## Try it
Repeat the listing exactly, minus the pictures.

## Source data
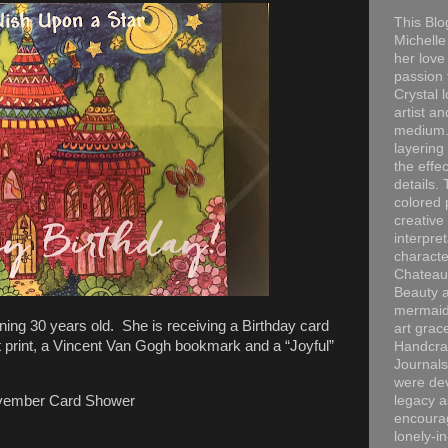
This Blo
Michelle 
her love
passion 
Crystal 
artist an
medium. 
layering
the effec
details. 
colored p
creative
interpre
characte
Chateau
Beauty a
mermaid
ning 30 years old. She is receiving a Birthday card
art grac
 print, a Vincent Van Gogh bookmark and a “Joyful”
Handcra
Journals
were dev
ovember Card Shower
legacy a
encourag
lonely-i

## Result of the exercise
This Blo
Michelle 
her love
passion 
Crystal 
artist an
medium. 
layering
the effec
details. 
colored p
creative
interpre
characte
Chateau
Beauty a
mermaid
ning 30 years old. She is receiving a Birthday card
art grac
 print, a Vincent Van Gogh bookmark and a “Joyful”
Handcra
Journals
were dev
ovember Card Shower
legacy a
encourag
lonely-i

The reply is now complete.